This is for Python 2.6.
I could not figure out why a and b are identical:
>>> a = \"some_string\"
>>> b = \"some_string\"
>>>
This should actually be more of a comment to Gleen's answer but I can not do comments yet. I've run some tests directly on the Python interpreter and I saw some interesting behavior. According to Glenn, the interpreter treats entries as separate "files" and they don't share a string table when stored for future reference. Here is what I run:
>>> a="some_string"
>>> b="some_string"
>>> id(a)
2146597048
>>> id(b)
2146597048
>>> a="some string"
>>> b="some string"
>>> id(a)
2146597128
>>> id(b)
2146597088
>>> c="some string" <-----(1)
>>> d="some string"
>>> id(c)
2146597208 <-----(1)
>>> a="some_string"
>>> b="some_string"
>>> id(a)
2146597248 <---- waited a few minutes
>>> c="some_string"
>>> d="some_string"
>>> id(d)
2146597248 <---- still same id after a few min
>>> b="some string"
>>> id(b)
2146597288
>>> b="some_string" <---(2)
>>> id(b)
2146597248 <---(2)
>>> a="some"
>>> b="some"
>>> c="some"
>>> d="some" <---(2) lost all references
>>> id(a)
2146601728
>>> a="some_string" <---(2)
>>> id(a)
2146597248 <---(2) returns same old one after mere seconds
>>> a="some"
>>> id(a)
2146601728 <---(2) Waited a few minutes
>>> a="some_string" <---- (1)
>>> id(a)
2146597208 <---- (1) Reused a "different" id after a few minutes
It seems that some of the id references might be reused after the initial references are lost and no longer "in use" (1), but it might also be related to the time those id references are not being used, as you can see in what i have marked as number (2), giving different id references depending on how long that id has not been used. I just find it curious and thought of posting it.
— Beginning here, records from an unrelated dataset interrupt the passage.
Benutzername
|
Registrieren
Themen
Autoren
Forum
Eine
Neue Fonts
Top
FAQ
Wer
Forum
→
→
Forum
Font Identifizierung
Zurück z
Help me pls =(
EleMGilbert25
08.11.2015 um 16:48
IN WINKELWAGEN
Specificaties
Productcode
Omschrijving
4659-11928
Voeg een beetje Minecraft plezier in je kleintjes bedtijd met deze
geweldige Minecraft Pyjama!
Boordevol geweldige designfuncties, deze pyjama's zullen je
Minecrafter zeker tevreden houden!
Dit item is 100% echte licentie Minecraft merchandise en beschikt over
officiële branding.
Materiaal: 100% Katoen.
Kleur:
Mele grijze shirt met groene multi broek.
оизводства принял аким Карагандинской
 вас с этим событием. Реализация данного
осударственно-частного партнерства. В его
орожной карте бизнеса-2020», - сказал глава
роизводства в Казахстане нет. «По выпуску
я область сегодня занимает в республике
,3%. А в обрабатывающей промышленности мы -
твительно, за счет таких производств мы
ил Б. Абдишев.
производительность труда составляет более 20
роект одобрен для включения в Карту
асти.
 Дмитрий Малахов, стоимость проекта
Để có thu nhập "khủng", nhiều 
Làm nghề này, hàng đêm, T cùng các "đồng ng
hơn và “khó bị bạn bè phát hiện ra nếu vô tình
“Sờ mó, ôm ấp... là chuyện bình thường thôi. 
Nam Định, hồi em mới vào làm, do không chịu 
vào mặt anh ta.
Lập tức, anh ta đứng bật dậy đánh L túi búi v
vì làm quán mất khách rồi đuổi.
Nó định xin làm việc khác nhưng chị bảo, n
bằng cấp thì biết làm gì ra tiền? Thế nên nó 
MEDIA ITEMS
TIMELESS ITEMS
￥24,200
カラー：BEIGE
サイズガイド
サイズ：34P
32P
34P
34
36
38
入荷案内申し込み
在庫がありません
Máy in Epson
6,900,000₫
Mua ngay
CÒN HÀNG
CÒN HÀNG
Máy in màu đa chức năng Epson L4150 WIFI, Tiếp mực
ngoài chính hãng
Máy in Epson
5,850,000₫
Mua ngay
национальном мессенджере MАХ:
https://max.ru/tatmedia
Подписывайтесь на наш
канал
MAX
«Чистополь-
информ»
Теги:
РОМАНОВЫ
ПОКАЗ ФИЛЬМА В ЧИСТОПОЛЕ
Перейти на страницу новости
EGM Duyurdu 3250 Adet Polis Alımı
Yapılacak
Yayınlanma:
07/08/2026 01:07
TIM PETERS SAID: Sorry, the only bug I see here is in the code you posted using "is" to try to determine whether two strings are equal. "is" tests for object identity, not for equality, and whether two immutable objects are really the same object isn't in general defined by Python. You should use "==" to check two strings for equality. The only time it's reliable to use "is" for that purpose is when you've explicitly interned all strings being compared (via using the intern() builtin function).
from here: http://mail.python.org/pipermail/python-bugs-list/2004-December/026772.html
Python may or may not automatically intern strings, which determines whether future instances of the string will share a reference.
If it decides to intern a string, then both will refer to the same string instance. If it doesn't, it'll create two separate strings that happen to have the same contents.
In general, you don't need to worry about whether this is happening or not; you usually want to check equality, a == b
, not whether they're the same object, a is b
.